Leaderless movements

For so long, citizenship has been largely passive. We would absorb information from the mass media, distill it and form an opinion, but we had little influence over the outcomes or the ability to spread our point of view.

But there is a new dynamic in the world. Everyone is now empowered as a potential leader. Individually and collectively we are more powerful than ever.

We’ve seen the emergence of "leaderless movements" all over the globe. They emerge with huge speed and force, without Che Guevara-like iconic leaders. The recent uprisings in the Ukraine and Venezuela, the Arab Spring, the Brazil World Cup protests, the reaction to the 2012 Delhi gang rape, and the No Mas FARC movement in Colombia are all visible examples.

But in reality, these are not leaderless movements at all.
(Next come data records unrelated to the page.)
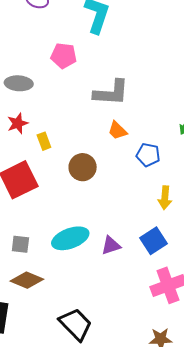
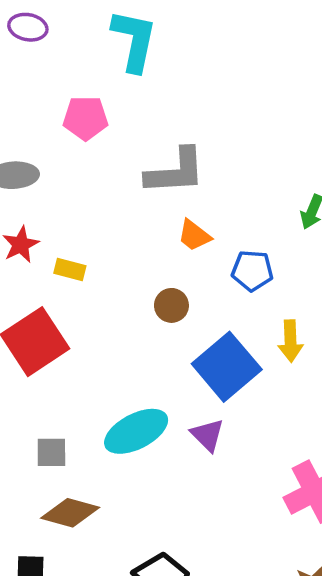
yellow rectangle: (44, 141) -> (70, 269), turned -48
brown circle: (83, 167) -> (171, 305), moved, size x0.7
blue square: (153, 241) -> (227, 367), moved, size x1.4
purple triangle: (111, 245) -> (207, 435), turned -50

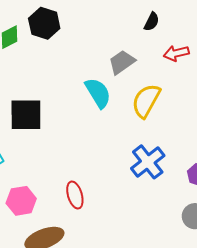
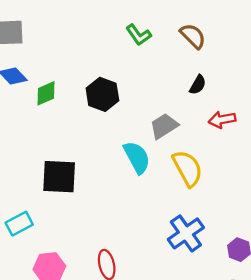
black hexagon: (44, 23) -> (102, 94), moved
yellow semicircle: (146, 101) -> (188, 168), turned 120

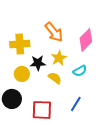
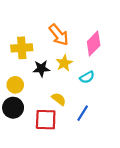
yellow circle: (22, 74) -> (15, 85), moved
yellow semicircle: (55, 78) -> (59, 99), moved

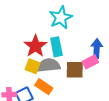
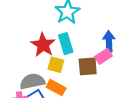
gray semicircle: (49, 65) -> (32, 81), moved
yellow square: (33, 66) -> (56, 65), moved

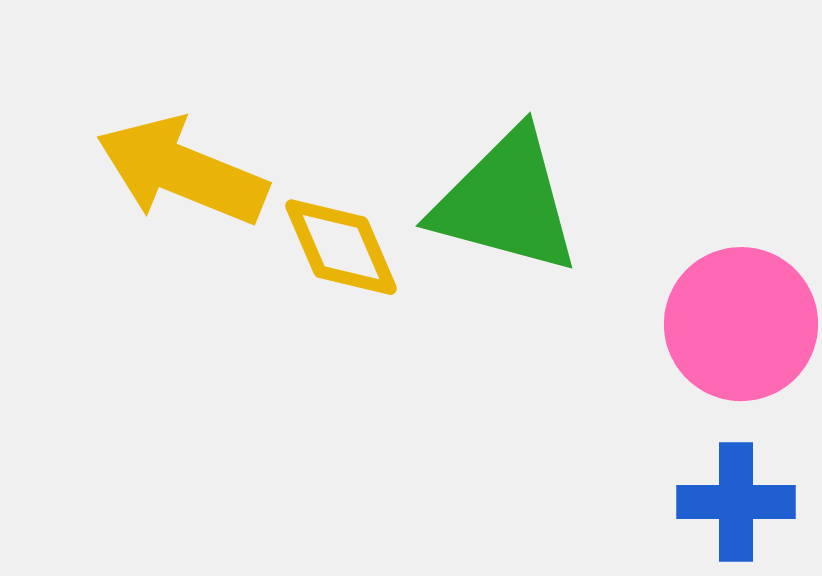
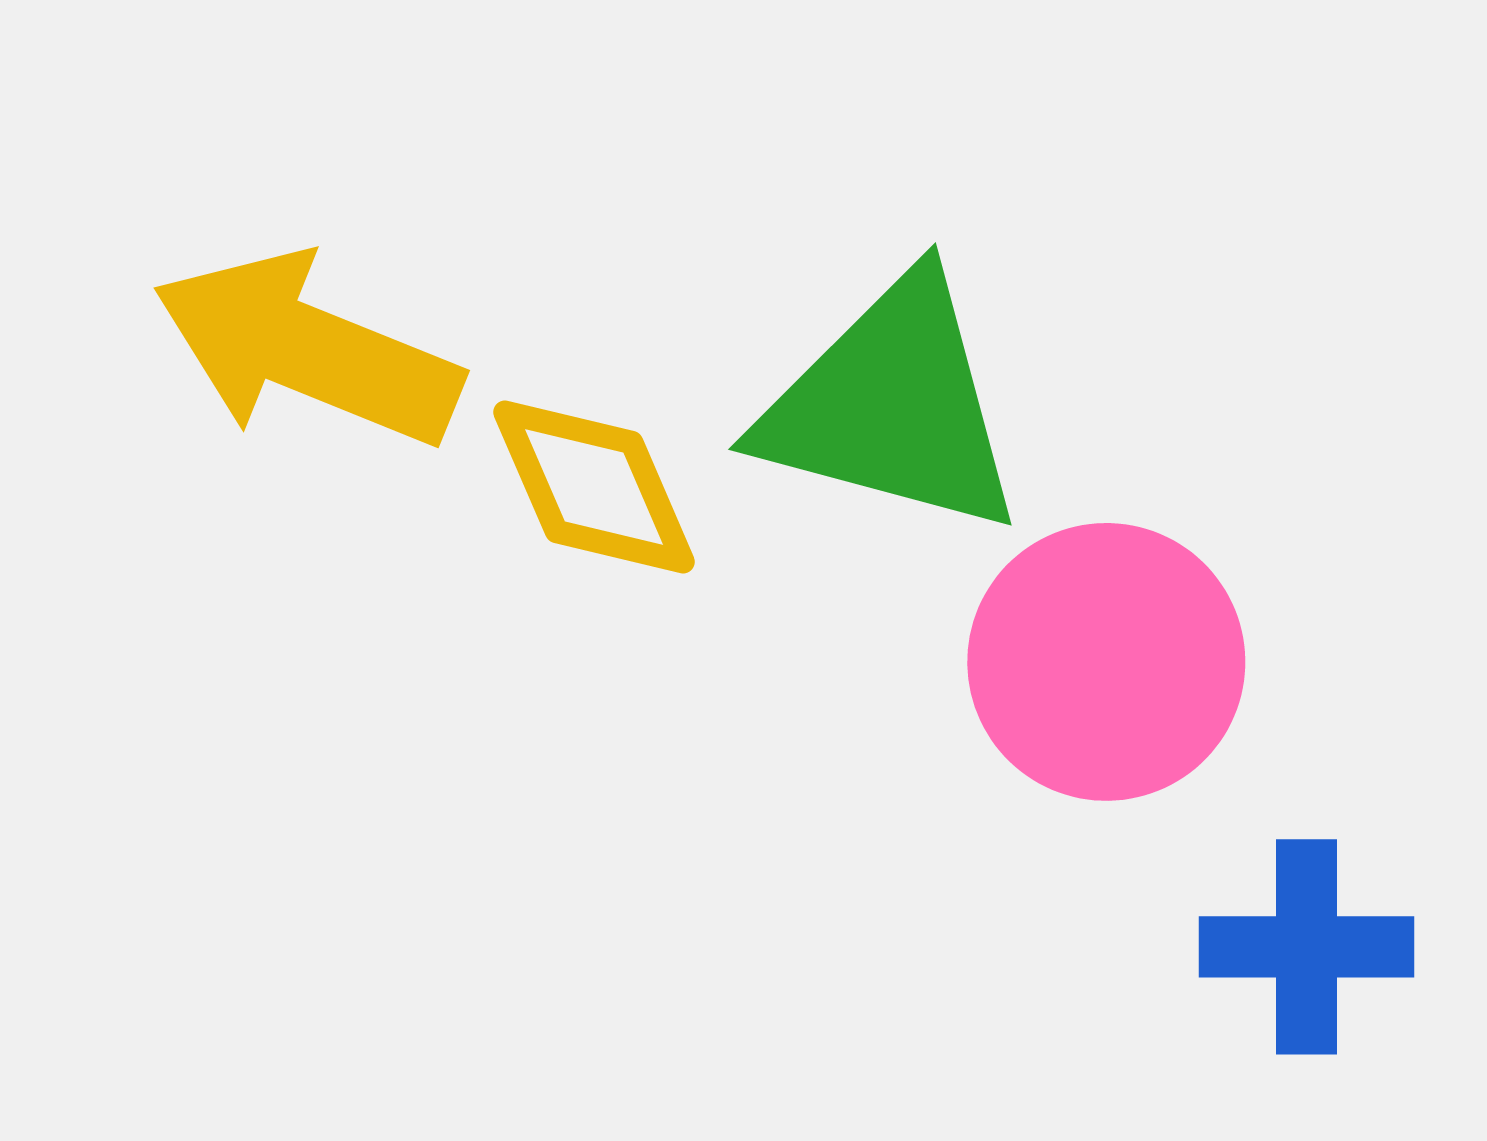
pink circle: (741, 324) -> (1106, 662), moved

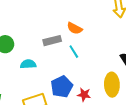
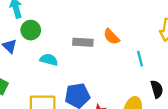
cyan line: (74, 52) -> (140, 59), moved

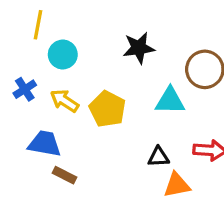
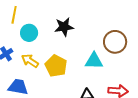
black star: (139, 48) -> (64, 27), moved

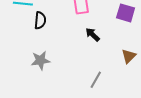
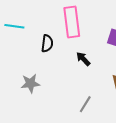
black semicircle: (40, 20) -> (47, 43), moved

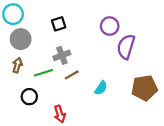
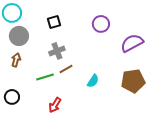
purple semicircle: (126, 47) -> (132, 43), moved, turned 45
green line: (43, 73) -> (45, 77), moved
black circle: (29, 97) -> (12, 97), moved
red arrow: (60, 114) -> (55, 105), turned 49

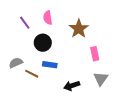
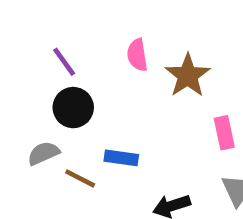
pink semicircle: (48, 18) -> (137, 55), moved
black circle: (43, 43) -> (73, 108), moved

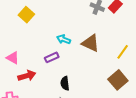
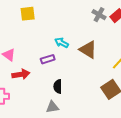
yellow square: (26, 15) -> (28, 14), turned 35

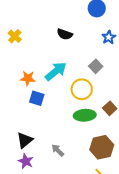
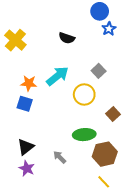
yellow cross: (15, 36) -> (15, 40), size x1.5
blue star: (109, 37) -> (109, 29), moved
blue square: (37, 98) -> (25, 104), moved
green ellipse: (85, 115) -> (84, 135), moved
They are led and promulgated by thousands of individual leaders who engage and activate their networks online and offline to spark change. These "microleaders" are compelled to action by shared values, and apply creativity to effectively use their unprecedented connectivity online to drive change offline.

Big shared goal + Creativity + Connectivity = Moonshot impact

Within politics, these microleaders have long been recognized and empowered: Marshall Ganz of the Kennedy School of Government at Harvard University, whose work underpins the best modern political campaigns (most famously, the Obama campaigns in 2008 and 2012), focuses on the creation of local leaders as the primary means of affecting big change.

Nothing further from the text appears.